• _TASK TO CARRY OUT_
The count of lines below that include the string "alleinerziehender" is the whole answer; write it alone.

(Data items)
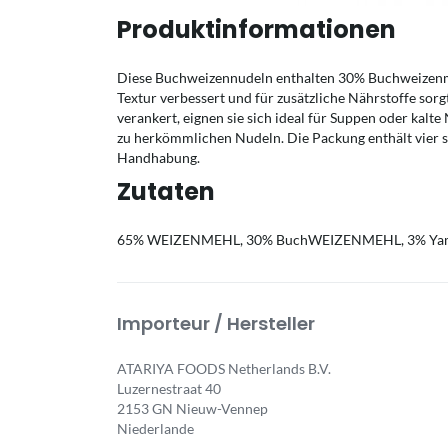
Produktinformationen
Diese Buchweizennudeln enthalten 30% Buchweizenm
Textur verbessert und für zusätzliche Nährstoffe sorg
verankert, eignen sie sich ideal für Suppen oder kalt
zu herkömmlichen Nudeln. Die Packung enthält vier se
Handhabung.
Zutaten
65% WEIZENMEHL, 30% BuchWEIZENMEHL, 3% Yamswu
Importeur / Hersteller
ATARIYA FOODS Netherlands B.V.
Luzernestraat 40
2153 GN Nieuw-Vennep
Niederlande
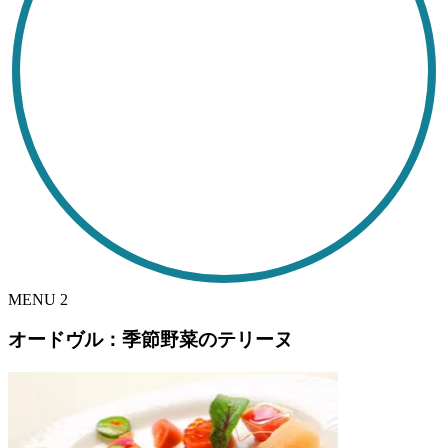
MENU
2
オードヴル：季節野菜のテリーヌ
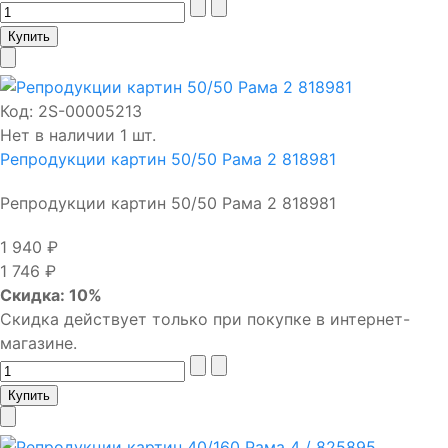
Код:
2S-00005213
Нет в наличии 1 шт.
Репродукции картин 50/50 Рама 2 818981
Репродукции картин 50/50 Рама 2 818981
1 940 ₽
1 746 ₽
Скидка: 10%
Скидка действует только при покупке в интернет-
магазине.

* * *

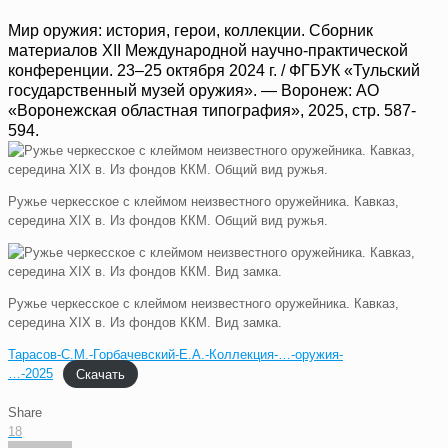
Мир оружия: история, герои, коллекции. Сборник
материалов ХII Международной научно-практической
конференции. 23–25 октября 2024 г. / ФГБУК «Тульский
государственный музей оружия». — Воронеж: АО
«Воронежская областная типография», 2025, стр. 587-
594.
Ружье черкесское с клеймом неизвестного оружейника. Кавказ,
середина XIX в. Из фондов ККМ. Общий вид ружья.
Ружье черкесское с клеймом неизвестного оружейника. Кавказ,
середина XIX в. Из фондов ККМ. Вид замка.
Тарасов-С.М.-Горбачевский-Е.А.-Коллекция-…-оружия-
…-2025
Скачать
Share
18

* * *

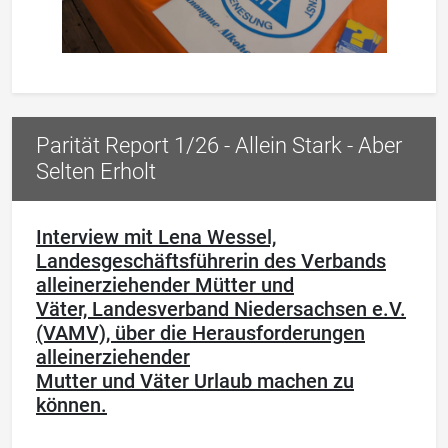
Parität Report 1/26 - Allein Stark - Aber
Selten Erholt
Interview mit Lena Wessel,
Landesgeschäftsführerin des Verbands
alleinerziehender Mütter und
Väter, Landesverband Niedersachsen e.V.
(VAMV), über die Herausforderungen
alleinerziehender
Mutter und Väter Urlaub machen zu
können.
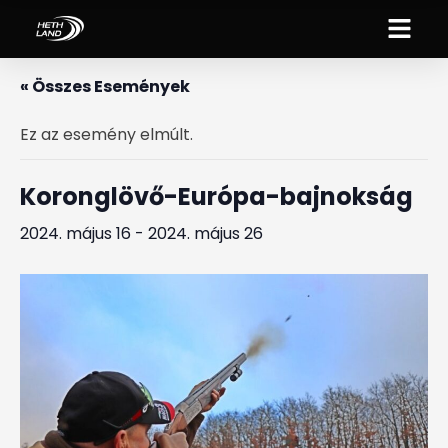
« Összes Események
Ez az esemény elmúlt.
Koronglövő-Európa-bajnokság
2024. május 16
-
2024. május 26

• _RESPONSE FOR THIS EXERCISE_
2